Task details:
From the entries, return every line where the string "Wedihemp" shows up.

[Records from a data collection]
▼▼▼
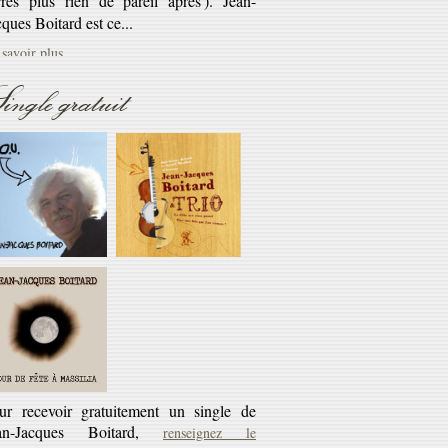
savoir plus...
Réédition
ingle gratuit
éditions CD des cassettes les Cahiers du
rlaban - 10€ + 45 tours offert
savoir plus...
ur recevoir gratuitement un single de
an-Jacques Boitard,
renseignez le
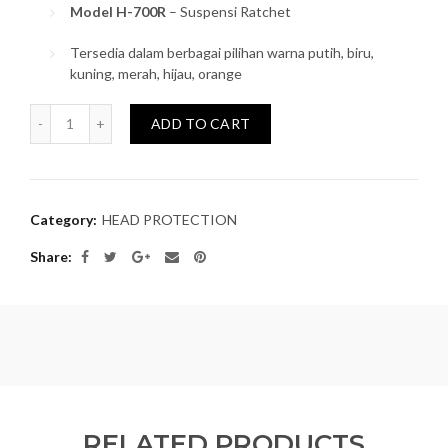
Model H-700R
– Suspensi Ratchet
Tersedia dalam berbagai pilihan warna putih, biru,
kuning, merah, hijau, orange
Quantity
ADD TO CART
Category:
HEAD PROTECTION
Share
RELATED PRODUCTS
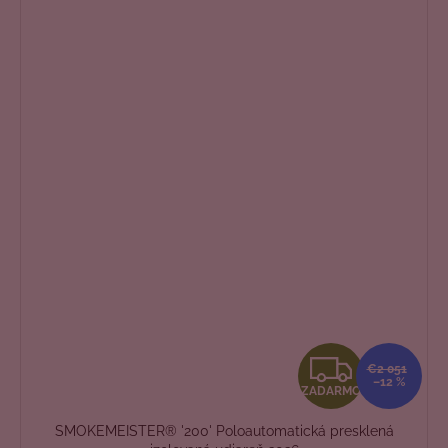
Z
€2 051
–12 %
ZADARMO
A
SMOKEMEISTER® '200' Poloautomatická presklená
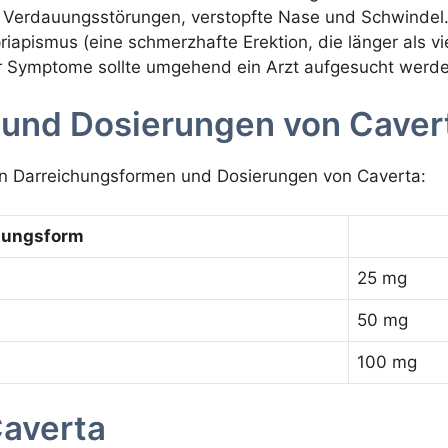
Verdauungsstörungen, verstopfte Nase und Schwindel. 
pismus (eine schmerzhafte Erektion, die länger als vie
r Symptome sollte umgehend ein Arzt aufgesucht werde
und Dosierungen von Caver
ren Darreichungsformen und Dosierungen von Caverta:
hungsform
25 mg
50 mg
100 mg
averta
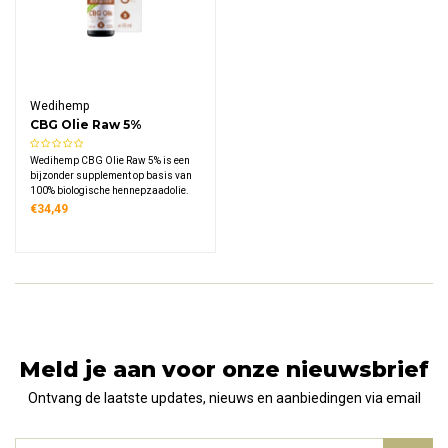
Wedihemp
CBG Olie Raw 5%
Wedihemp CBG Olie Raw 5% is een
bijzonder supplement op basis van
100% biologische hennepzaadolie.
CBG (cannabigerol) staat bekend
€34,49
als de belangrijke voorloper van CBD
en wordt uiterst zorgvuldig
gewonnen via superkritische CO2-
extractie.
Meld je aan voor onze nieuwsbrief
Ontvang de laatste updates, nieuws en aanbiedingen via email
▲▲▲
Task result:
Wedihemp
Wedihemp CBG Olie Raw 5% is een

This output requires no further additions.